## Task prompt
Search the data for the string "Novidades", and report each line where it is found.

## Data supplied

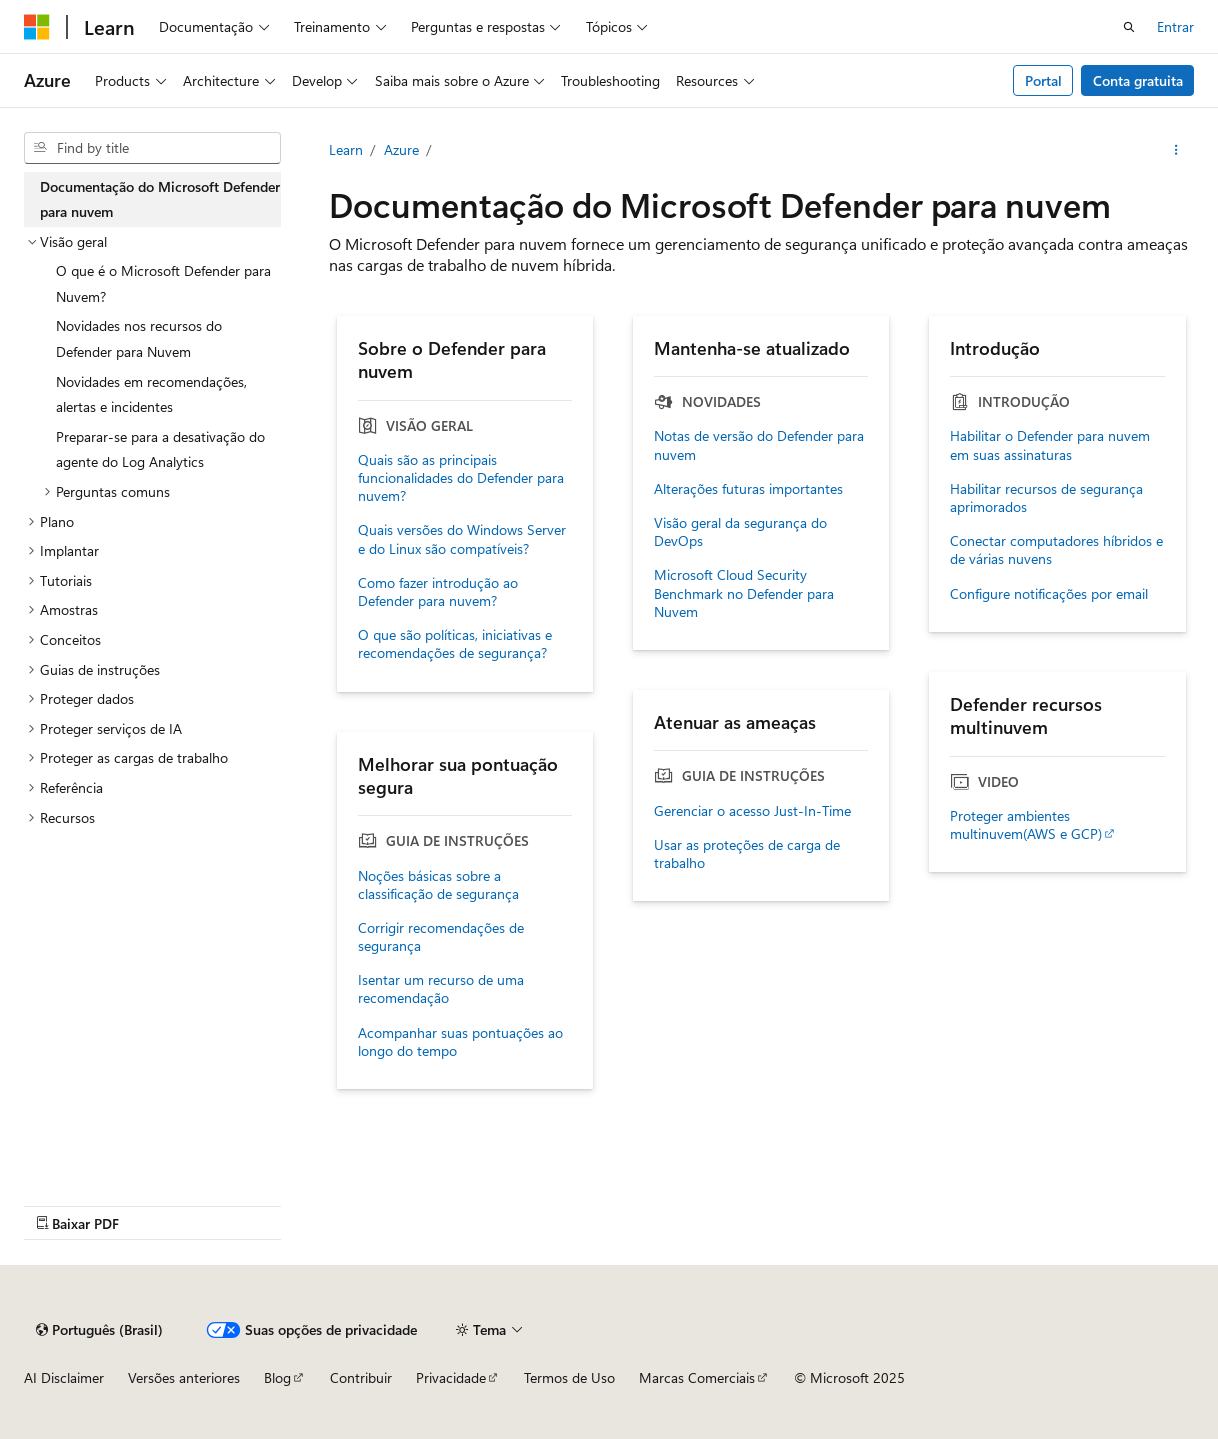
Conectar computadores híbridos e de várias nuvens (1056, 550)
...
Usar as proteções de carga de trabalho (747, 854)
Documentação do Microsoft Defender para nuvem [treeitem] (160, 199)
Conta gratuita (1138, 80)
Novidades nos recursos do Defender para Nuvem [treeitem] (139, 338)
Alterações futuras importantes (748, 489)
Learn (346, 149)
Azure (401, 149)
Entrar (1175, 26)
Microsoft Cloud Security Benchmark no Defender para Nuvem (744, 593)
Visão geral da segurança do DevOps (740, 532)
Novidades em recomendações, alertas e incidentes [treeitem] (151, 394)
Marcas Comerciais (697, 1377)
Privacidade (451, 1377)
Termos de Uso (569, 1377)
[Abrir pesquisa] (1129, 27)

## Exercise solution
Novidades nos recursos do Defender para Nuvem [treeitem] (139, 338)
Novidades em recomendações, alertas e incidentes [treeitem] (151, 394)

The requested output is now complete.